For the listing below, the answer is an exact retyping of the lines from the one with "years and will" through the one with "Facebook notification from fellow", both included, without pictures.
★ ★ ★
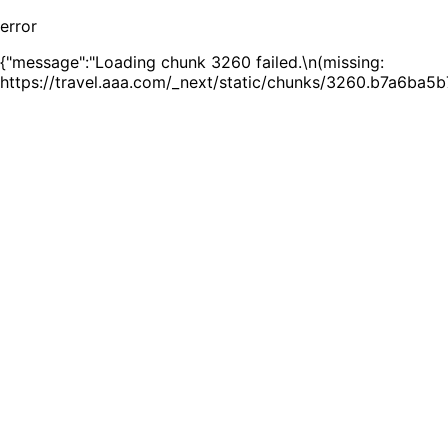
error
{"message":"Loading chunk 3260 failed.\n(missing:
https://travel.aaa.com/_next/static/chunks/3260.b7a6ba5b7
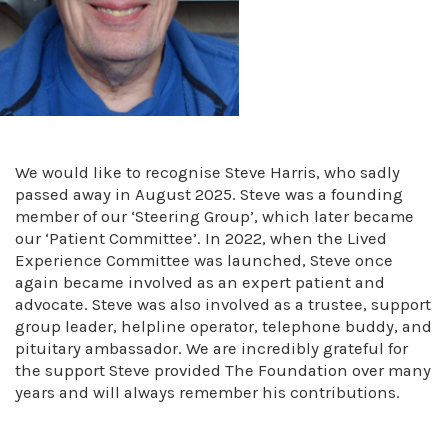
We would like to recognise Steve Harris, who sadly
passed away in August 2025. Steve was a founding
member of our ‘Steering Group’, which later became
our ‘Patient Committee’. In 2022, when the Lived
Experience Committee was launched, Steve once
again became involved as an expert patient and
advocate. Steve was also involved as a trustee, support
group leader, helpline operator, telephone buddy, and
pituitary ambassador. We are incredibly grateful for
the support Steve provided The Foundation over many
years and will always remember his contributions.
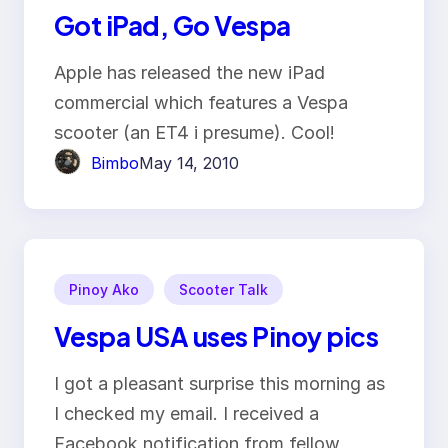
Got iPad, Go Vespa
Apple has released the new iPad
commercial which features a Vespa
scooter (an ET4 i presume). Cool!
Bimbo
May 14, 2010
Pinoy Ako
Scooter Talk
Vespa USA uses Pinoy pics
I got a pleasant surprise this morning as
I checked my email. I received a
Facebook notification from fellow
★ ★ ★
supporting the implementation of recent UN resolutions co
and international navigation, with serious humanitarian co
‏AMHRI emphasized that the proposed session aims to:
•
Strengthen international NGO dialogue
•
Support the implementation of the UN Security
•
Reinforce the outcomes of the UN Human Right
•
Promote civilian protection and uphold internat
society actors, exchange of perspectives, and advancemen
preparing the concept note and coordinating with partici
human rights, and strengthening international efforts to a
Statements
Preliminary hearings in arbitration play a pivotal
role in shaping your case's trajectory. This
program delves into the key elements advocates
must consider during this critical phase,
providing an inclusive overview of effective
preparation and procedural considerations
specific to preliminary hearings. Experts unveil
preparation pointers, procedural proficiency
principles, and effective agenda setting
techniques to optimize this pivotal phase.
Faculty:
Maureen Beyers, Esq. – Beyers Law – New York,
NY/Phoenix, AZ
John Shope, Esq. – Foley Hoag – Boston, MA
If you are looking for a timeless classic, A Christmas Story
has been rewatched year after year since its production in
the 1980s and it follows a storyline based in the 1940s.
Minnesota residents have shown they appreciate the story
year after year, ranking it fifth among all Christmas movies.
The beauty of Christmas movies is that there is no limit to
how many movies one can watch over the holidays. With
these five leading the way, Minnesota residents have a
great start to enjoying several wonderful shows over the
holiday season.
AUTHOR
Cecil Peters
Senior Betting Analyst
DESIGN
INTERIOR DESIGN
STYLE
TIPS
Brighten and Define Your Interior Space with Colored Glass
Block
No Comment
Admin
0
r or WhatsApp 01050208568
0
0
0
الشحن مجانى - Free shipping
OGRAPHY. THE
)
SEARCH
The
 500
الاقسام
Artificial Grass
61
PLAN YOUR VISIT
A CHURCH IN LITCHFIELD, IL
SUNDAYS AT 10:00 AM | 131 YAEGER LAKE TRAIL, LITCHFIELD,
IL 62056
★ ★ ★
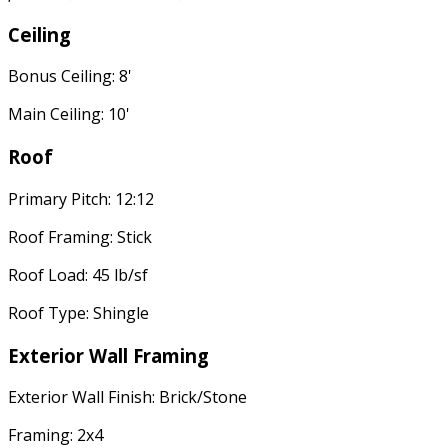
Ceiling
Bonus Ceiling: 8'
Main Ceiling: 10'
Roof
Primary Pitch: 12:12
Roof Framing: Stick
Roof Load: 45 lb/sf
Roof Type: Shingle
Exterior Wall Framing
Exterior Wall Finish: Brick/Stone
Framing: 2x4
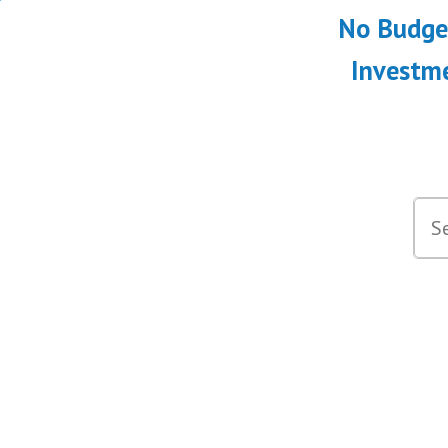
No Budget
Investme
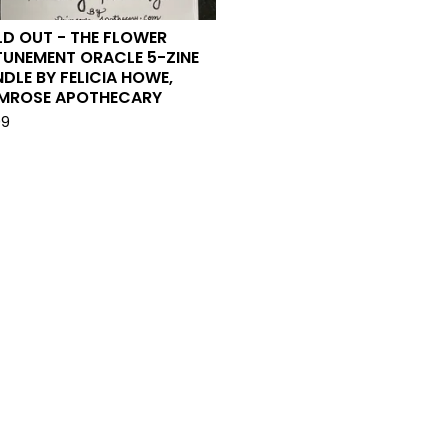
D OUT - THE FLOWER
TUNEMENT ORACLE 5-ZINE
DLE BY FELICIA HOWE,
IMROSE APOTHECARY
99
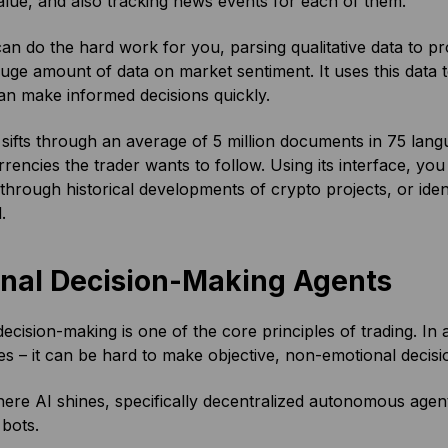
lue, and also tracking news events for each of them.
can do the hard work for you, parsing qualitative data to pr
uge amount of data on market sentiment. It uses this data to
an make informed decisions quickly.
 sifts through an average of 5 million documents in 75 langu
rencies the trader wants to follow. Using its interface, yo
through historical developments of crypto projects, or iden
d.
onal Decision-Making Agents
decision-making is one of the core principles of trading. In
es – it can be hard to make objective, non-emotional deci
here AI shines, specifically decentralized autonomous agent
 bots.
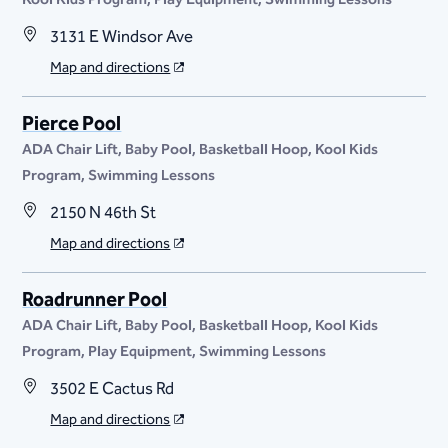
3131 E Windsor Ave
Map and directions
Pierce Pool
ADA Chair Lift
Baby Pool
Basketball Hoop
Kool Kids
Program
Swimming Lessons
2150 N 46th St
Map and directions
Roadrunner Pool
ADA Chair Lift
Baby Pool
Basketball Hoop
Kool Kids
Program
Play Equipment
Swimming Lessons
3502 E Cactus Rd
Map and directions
★ ★ ★
Task output:
years and will always remember his contributions.
Got iPad, Go Vespa
Apple has released the new iPad
commercial which features a Vespa
scooter (an ET4 i presume). Cool!
Bimbo
May 14, 2010
Pinoy Ako
Scooter Talk
Vespa USA uses Pinoy pics
I got a pleasant surprise this morning as
I checked my email. I received a
Facebook notification from fellow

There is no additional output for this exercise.